The Evolution of Single Board Computers
Single board computers have evolved exponentially over the years since their inception. At a time when microprocessors were limited to just a handful manufactures such as Intel or Motorola, selections were based on the maker of the chip. Improvements in the capacity, complexity, and density of microprocessors caused a shift in the markets primary decision process. Today, users are no longer limited to just a few manufactures. Some key factors when choosing the right single board computer include: operating systems, physical footprint, price, and CPU speed. Selections, performance, and capabilities have changed the way individuals utilize single board computers.

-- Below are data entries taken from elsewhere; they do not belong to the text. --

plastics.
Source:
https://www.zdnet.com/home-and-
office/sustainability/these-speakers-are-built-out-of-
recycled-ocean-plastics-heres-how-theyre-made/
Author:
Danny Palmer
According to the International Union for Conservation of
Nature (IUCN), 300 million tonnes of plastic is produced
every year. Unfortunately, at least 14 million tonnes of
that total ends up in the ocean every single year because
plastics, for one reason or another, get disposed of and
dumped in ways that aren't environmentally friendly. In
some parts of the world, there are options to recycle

Single board computers differ from traditional desktops because they do not rely on expansion slots. In its purest form, an SBC is a PC board with memory, a processor, and some form of input and output that enables the device to function as a computer. One of the earliest examples of a true single board computer is the “dyna-micro” of 1976 and when sold, branded as the MMD-1 or Mini-Micro Designer 1. The “dyna-micro” built by E&L Instruments was based on the Intel 8080, featured I/O, memory, a user input device, LED readouts for display, and a breadboard for experimenting. Requiring only external power, the MMD-1 became the first true single board computer.
The single board computer ecosystem continued to evolve as standards were adopted and technological advancements were incorporated into designs. Early single board computers were extensions of the microprocessors bus architecture. Due to hardware limitations, early single board computers relied on a backplane to expand their capabilities by connecting multiple boards together. The Multibus I introduced in the late 1970’s was based on Intel’s processor family and became the first IEEE standard 796.

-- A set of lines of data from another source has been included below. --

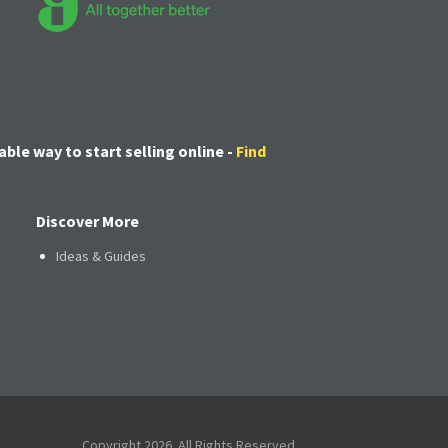
able way to start selling online -
Find
Discover More
Ideas & Guides
Copyright 2026. All Rights Reserved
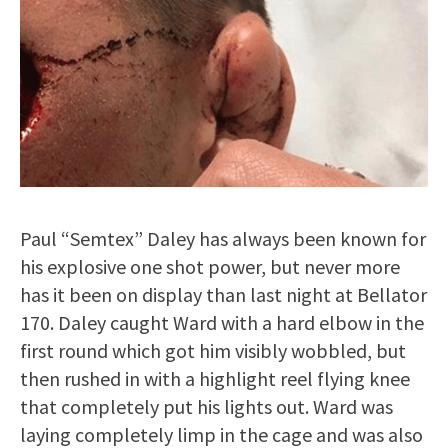
Paul “Semtex” Daley has always been known for
his explosive one shot power, but never more
has it been on display than last night at Bellator
170. Daley caught Ward with a hard elbow in the
first round which got him visibly wobbled, but
then rushed in with a highlight reel flying knee
that completely put his lights out. Ward was
laying completely limp in the cage and was also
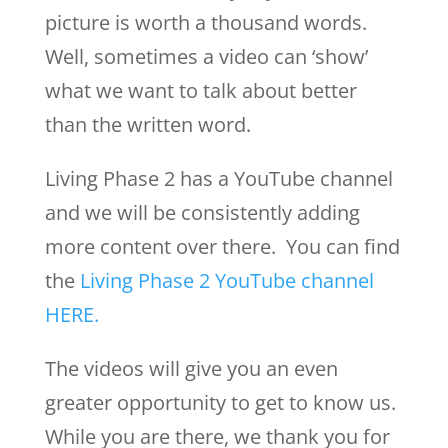
picture is worth a thousand words.
Well, sometimes a video can ‘show’
what we want to talk about better
than the written word.
Living Phase 2 has a YouTube channel
and we will be consistently adding
more content over there. You can find
the
Living Phase 2 YouTube channel
HERE.
The videos will give you an even
greater opportunity to get to know us.
While you are there, we thank you for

As the early single board computers and their proprietary designs of the 1970’s was phased out, the 1980’s saw an upsurge of large scale integration. Advancements in the semiconductor made it possible to decrease costs while increasing functionality. During this time, hardware designs began to streamline but due to a lack of standards, the software development was still a time consuming and costly process.
The personal computer era had gained steam and changed the technology landscape considerably. With millions of personal computers installed across the globe, PC architecture began to dictate standards. Single board computers come in many different platforms but the popularity of the x86 architecture makes it hard to ignore the benefits even if it’s not best or most cost effective.
The Raspberry Pi foundation changed the single board computer game. Released in February of 2012, the raspberry pi was designed to teach computer science skill to students. At first, the raspberry pi was released in two flavors, the model A and model B both with varying specs. Their popularity skyrocketed due to in part of their price point starting at only $25. The raspberry pi runs a lightweight version of the Linux OS that is based off Debian. The Raspberry Pi foundations have made some significant advancements in the single board computer ecosystem. In November of 2015, the foundation released the raspberry pi zero. The pi zero featured a 1 GHz single core ARM 32-bit processor, 512 MB of RAM, USB, Mini-HDMI, and a camera interface all packed into a footprint smaller than a pack of gum for a staggering $5.